Task data:
=== Section Start ===

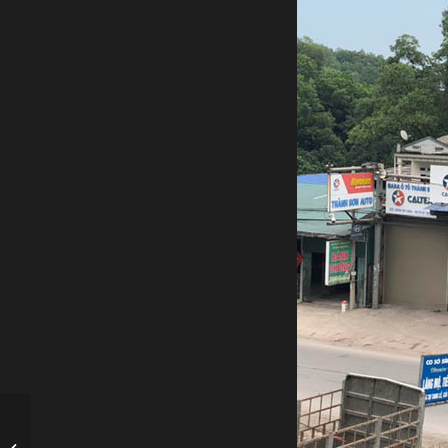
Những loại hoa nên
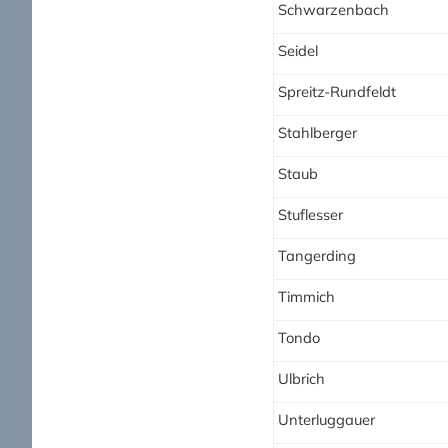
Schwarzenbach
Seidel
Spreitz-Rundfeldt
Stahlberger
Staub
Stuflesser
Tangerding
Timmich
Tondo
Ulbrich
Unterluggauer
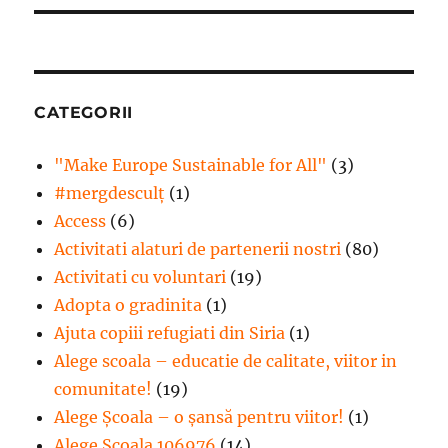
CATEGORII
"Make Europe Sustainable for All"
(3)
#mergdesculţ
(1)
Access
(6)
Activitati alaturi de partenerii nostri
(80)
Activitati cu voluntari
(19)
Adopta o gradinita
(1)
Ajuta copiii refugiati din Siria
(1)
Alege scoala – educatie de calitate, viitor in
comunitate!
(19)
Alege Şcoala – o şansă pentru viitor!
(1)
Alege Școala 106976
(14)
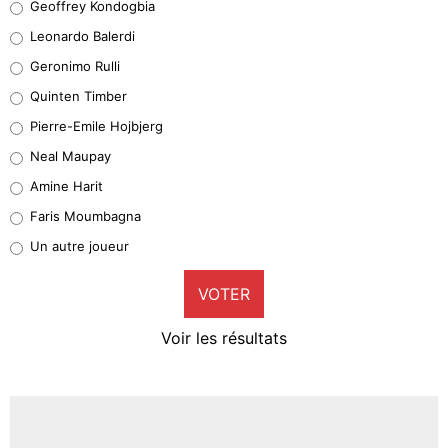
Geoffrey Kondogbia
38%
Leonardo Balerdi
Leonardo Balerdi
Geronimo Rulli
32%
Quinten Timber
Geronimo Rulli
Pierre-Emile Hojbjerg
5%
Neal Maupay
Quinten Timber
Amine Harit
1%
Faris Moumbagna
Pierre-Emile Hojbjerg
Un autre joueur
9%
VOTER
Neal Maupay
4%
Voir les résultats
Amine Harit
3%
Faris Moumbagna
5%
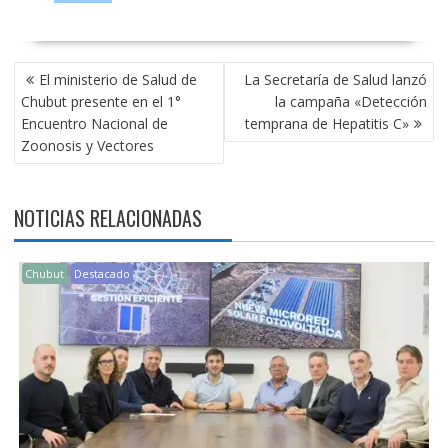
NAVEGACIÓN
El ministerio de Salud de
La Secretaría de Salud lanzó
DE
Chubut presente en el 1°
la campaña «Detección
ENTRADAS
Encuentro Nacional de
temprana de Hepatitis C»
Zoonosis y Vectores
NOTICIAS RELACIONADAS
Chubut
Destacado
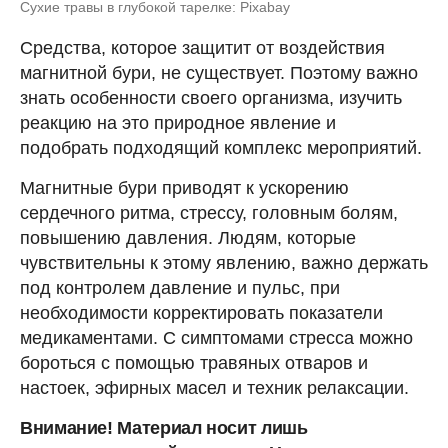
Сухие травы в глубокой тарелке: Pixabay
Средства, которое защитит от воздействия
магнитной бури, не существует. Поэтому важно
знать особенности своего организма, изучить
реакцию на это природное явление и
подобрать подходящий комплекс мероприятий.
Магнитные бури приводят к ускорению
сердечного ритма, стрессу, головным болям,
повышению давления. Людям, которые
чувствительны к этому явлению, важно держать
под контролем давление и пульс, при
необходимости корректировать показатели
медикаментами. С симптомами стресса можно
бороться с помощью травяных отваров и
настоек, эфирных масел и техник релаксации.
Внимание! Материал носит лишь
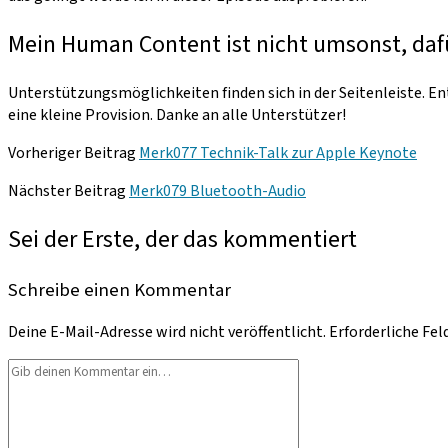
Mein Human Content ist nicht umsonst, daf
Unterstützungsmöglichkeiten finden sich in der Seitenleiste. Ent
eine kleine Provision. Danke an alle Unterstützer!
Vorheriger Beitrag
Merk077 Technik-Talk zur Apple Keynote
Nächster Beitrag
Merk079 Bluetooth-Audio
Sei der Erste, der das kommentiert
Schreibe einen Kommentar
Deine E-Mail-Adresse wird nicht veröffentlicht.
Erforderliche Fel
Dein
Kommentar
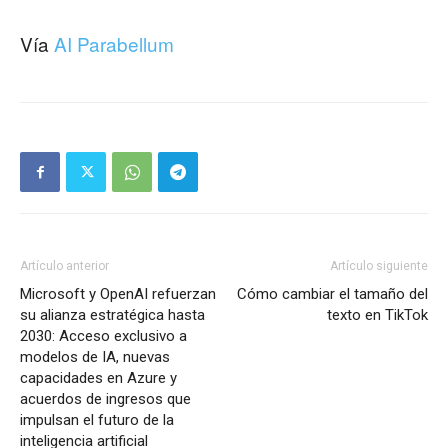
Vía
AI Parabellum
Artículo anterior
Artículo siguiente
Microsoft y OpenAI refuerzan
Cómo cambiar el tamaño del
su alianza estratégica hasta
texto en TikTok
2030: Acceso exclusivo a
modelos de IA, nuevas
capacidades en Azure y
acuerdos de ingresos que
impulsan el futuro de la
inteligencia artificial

=== Section End ===

Task item: Scan the records above for the word "важно". Copy each line that has it.

Solution for this problem:
магнитной бури, не существует. Поэтому важно
чувствительны к этому явлению, важно держать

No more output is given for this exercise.